DESCRIPTION OF THE TASK ▸ Each line of the data is to be output verbatim, with the images removed.

DATA EXTRACTS ▸
————

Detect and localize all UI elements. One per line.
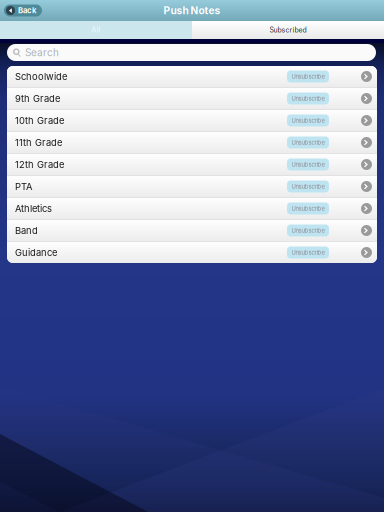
button[interactable]: 9th Grade [7,88,377,109]
staticText: PTA [15,181,32,192]
staticText: Athletics [15,203,52,214]
button[interactable]: 12th Grade [7,154,377,175]
staticText: Unsubscribe [292,183,324,190]
staticText: Unsubscribe [292,249,324,256]
button[interactable]: Guidance [7,242,377,263]
staticText: Back [18,6,36,15]
staticText: Schoolwide [15,71,67,82]
button[interactable]: Unsubscribe [287,202,329,214]
button[interactable]: Athletics [7,198,377,219]
button[interactable]: Unsubscribe [287,92,329,104]
button[interactable]: Unsubscribe [287,136,329,148]
staticText: Unsubscribe [292,139,324,146]
staticText: 12th Grade [15,159,64,170]
button[interactable]: 11th Grade [7,132,377,153]
staticText: Push Notes [164,4,220,17]
button[interactable]: Unsubscribe [287,246,329,258]
button[interactable]: Back [4,4,42,16]
staticText: Search [25,46,59,59]
staticText: Guidance [15,247,57,258]
staticText: 10th Grade [15,115,64,126]
button[interactable]: Unsubscribe [287,70,329,82]
button[interactable]: Unsubscribe [287,158,329,170]
button[interactable]: Subscribed [192,21,384,39]
button[interactable]: Schoolwide [7,66,377,87]
staticText: All [92,26,100,34]
staticText: Unsubscribe [292,117,324,124]
staticText: Unsubscribe [292,95,324,102]
staticText: Unsubscribe [292,73,324,80]
button[interactable]: Unsubscribe [287,180,329,192]
staticText: Unsubscribe [292,227,324,234]
staticText: Unsubscribe [292,205,324,212]
staticText: 11th Grade [15,137,62,148]
staticText: 9th Grade [15,93,60,104]
button[interactable]: Band [7,220,377,241]
button[interactable]: PTA [7,176,377,197]
staticText: Band [15,225,38,236]
button[interactable]: Unsubscribe [287,224,329,236]
button[interactable]: 10th Grade [7,110,377,131]
staticText: Subscribed [270,26,306,34]
staticText: Unsubscribe [292,161,324,168]
button[interactable]: Unsubscribe [287,114,329,126]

————

REPLY TO THE EXERCISE ▸
Detect and localize all UI elements. One per line.
button[interactable]: 9th Grade [7,88,377,109]
staticText: PTA [15,181,32,192]
staticText: Athletics [15,203,52,214]
button[interactable]: 12th Grade [7,154,377,175]
staticText: Unsubscribe [292,183,324,190]
staticText: Unsubscribe [292,249,324,256]
button[interactable]: Guidance [7,242,377,263]
staticText: Back [18,6,36,15]
staticText: Schoolwide [15,71,67,82]
button[interactable]: Unsubscribe [287,202,329,214]
button[interactable]: Athletics [7,198,377,219]
button[interactable]: Unsubscribe [287,92,329,104]
button[interactable]: Unsubscribe [287,136,329,148]
staticText: Unsubscribe [292,139,324,146]
staticText: 12th Grade [15,159,64,170]
button[interactable]: 11th Grade [7,132,377,153]
staticText: Push Notes [164,4,220,17]
button[interactable]: Unsubscribe [287,246,329,258]
button[interactable]: Back [4,4,42,16]
staticText: Search [25,46,59,59]
staticText: Guidance [15,247,57,258]
staticText: 10th Grade [15,115,64,126]
button[interactable]: Unsubscribe [287,70,329,82]
button[interactable]: Unsubscribe [287,158,329,170]
button[interactable]: Subscribed [192,21,384,39]
button[interactable]: Schoolwide [7,66,377,87]
staticText: All [92,26,100,34]
staticText: Unsubscribe [292,117,324,124]
staticText: Unsubscribe [292,95,324,102]
staticText: Unsubscribe [292,73,324,80]
button[interactable]: Unsubscribe [287,180,329,192]
staticText: Unsubscribe [292,227,324,234]
staticText: Unsubscribe [292,205,324,212]
staticText: 11th Grade [15,137,62,148]
staticText: 9th Grade [15,93,60,104]
button[interactable]: Band [7,220,377,241]
button[interactable]: PTA [7,176,377,197]
staticText: Band [15,225,38,236]
button[interactable]: Unsubscribe [287,224,329,236]
button[interactable]: 10th Grade [7,110,377,131]
staticText: Subscribed [270,26,306,34]
staticText: Unsubscribe [292,161,324,168]
button[interactable]: Unsubscribe [287,114,329,126]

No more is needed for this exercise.